Information Security and IT Outsourcing as per German MaRisk
The seminar gives an overview of the MaRisk requirements for information security for financial services companies under German supervision. The requirements existing in MaRisk are discussed in the context of other regulations and complemented by a summary of legal responsibilities. Participating in this seminar will give an in-depth overview of the overlapping topics of risk management according to MaRisk and information security as per ISO 27000. The usual outsourcing of IT services at banks will be particularly taken into account and relevant requirements be discussed for both the Bank as well as the IT- (or IS-) service providers.

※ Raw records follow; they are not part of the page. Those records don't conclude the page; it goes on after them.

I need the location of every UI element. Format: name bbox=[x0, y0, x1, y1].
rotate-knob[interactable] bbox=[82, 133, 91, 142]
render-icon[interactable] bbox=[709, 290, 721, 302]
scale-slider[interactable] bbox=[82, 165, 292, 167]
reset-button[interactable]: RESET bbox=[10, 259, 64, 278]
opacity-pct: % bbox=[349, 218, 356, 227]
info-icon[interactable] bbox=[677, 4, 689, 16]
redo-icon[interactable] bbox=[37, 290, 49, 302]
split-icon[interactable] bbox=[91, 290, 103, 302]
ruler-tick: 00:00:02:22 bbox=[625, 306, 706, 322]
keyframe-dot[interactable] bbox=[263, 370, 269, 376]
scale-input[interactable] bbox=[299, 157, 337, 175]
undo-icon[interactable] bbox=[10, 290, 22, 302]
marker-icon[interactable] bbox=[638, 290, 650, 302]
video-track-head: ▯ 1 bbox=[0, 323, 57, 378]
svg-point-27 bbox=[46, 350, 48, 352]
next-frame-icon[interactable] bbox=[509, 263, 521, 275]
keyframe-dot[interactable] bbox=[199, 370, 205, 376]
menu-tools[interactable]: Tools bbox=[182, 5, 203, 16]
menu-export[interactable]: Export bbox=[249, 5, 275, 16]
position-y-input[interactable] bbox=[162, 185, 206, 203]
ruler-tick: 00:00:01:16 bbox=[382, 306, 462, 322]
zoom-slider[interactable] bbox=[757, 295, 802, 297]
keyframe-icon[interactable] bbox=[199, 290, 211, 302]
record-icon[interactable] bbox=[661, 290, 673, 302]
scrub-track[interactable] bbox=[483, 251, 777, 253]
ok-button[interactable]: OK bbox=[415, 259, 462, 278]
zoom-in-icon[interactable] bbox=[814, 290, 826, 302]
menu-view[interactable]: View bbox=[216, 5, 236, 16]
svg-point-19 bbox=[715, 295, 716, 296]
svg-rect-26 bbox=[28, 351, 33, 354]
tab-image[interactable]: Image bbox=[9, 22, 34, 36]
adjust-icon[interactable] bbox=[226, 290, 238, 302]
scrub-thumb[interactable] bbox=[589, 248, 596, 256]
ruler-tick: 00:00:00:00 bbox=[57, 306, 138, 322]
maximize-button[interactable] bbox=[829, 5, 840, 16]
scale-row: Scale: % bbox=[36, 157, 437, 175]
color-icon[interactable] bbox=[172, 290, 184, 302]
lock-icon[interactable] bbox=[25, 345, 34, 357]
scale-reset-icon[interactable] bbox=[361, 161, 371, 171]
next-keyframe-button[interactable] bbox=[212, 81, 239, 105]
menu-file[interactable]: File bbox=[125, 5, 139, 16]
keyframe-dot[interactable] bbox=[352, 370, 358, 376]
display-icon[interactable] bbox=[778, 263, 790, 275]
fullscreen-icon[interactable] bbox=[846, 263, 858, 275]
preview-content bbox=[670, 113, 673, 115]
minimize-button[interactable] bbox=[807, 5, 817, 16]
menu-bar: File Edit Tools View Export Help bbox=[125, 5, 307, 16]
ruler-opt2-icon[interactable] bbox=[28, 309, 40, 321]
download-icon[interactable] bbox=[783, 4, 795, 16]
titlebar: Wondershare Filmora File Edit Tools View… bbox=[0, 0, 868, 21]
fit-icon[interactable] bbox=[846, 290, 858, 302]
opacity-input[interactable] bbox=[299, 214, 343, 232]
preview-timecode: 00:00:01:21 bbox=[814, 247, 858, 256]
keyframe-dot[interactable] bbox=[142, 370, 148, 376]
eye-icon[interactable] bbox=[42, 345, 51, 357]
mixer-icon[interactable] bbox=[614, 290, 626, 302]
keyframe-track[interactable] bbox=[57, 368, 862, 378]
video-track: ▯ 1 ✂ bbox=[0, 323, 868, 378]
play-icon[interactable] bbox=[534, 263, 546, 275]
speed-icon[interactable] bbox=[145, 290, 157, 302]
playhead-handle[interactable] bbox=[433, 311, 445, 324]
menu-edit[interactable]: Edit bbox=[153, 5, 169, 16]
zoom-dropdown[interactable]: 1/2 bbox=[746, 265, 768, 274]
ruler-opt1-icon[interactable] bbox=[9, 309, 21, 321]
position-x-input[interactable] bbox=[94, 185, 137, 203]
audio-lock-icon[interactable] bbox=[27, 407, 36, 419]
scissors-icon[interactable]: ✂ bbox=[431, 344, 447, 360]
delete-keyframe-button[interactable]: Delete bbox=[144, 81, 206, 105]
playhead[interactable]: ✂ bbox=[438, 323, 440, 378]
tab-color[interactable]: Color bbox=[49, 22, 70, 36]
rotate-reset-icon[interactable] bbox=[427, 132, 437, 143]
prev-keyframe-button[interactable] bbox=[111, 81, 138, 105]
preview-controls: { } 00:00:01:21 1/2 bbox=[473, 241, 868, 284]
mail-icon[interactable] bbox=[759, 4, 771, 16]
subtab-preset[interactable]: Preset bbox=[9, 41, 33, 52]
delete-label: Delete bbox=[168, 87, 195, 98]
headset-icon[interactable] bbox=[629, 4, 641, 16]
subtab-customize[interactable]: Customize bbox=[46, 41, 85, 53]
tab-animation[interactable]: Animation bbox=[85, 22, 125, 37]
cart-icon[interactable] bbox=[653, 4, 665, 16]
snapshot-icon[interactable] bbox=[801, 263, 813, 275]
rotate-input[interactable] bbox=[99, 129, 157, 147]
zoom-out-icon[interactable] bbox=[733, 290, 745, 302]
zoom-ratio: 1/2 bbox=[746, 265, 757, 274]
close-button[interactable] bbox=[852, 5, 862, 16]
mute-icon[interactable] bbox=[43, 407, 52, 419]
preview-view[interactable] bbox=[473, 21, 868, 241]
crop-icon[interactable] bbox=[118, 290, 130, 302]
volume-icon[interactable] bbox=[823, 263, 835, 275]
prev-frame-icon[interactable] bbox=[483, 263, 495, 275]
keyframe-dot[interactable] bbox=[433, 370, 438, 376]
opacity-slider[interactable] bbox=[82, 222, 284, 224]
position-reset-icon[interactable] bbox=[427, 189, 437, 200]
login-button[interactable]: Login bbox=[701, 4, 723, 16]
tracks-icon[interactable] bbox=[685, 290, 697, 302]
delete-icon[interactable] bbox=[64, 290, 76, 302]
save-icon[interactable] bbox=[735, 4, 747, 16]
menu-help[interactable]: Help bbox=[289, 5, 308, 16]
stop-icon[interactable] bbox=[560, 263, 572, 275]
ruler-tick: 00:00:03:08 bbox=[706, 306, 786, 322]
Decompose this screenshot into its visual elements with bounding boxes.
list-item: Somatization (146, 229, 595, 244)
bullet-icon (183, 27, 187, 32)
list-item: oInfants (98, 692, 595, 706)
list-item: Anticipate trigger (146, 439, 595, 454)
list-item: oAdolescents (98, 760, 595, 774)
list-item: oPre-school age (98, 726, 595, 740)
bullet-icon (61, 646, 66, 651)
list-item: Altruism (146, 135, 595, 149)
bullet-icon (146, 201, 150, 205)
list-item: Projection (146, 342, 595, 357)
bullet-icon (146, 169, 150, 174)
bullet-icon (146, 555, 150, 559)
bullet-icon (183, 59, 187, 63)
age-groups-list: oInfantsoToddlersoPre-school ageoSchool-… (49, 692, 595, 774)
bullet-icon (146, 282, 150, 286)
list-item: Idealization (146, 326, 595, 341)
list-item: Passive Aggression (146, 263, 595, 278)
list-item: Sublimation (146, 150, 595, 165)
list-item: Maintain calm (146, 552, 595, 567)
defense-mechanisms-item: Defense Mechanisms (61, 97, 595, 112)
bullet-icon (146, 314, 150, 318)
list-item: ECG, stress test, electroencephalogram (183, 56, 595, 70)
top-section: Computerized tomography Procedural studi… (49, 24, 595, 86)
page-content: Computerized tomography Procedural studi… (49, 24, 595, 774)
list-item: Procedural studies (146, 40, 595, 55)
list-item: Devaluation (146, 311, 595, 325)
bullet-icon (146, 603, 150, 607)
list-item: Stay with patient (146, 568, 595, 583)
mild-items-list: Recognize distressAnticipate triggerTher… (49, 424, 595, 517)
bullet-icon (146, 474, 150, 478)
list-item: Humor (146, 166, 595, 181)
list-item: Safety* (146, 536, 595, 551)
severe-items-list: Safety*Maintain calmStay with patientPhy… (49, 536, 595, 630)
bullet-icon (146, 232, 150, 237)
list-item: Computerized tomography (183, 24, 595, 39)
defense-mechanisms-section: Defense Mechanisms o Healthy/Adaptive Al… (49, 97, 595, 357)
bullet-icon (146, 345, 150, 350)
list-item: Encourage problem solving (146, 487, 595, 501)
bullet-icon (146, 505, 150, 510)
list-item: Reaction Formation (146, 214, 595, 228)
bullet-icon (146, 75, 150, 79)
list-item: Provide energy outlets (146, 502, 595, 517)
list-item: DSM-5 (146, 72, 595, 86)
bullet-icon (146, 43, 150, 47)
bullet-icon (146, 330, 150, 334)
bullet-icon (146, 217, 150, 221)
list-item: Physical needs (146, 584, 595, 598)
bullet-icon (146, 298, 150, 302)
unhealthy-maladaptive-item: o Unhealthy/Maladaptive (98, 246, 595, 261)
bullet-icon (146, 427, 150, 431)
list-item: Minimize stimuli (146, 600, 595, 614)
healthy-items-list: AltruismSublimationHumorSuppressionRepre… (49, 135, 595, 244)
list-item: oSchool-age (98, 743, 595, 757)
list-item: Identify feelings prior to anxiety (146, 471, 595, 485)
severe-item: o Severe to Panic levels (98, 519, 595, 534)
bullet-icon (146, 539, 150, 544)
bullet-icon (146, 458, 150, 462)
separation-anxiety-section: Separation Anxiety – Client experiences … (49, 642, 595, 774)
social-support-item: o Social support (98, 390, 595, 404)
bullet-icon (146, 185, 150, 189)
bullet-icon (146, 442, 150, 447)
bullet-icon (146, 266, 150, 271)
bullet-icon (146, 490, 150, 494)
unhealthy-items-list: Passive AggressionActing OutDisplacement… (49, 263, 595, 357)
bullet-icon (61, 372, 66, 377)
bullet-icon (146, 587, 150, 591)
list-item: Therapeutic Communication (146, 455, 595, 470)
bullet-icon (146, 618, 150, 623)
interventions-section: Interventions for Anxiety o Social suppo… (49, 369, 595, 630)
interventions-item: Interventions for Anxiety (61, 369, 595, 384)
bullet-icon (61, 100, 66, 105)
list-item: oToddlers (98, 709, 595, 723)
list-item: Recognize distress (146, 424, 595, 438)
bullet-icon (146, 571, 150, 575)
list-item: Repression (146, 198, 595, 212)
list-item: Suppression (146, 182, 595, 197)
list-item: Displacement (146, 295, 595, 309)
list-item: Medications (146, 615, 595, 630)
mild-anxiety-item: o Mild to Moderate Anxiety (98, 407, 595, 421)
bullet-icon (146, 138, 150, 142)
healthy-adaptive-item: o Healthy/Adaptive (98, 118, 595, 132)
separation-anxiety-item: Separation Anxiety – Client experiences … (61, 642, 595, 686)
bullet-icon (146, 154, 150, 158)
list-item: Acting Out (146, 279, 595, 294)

- History of MaRisk since 1995
- MaRisk and the legal environment
- Risk management for banks
- Responsibility and liability
- Information security ISO 27000 and MaRisk
- The 14 elements of the ISO 27000 information security system and implementation specifics for banks regulated according to MaRisk
- IT outsourcing responsibility and liability from the perspective of the Bank and from the perspective of the IT- / IS-service provider
- Seminar summary
Interactive lecture, case studies, discussion, group work
Who should attend
Employees in banks from the areas of IT, information security, risk management / risk control, audit and organisation, as well as employees of IT- or IS-service providers for banks, which would deepen their understanding of the legal requirements on information security (IS) defined in MaRisk.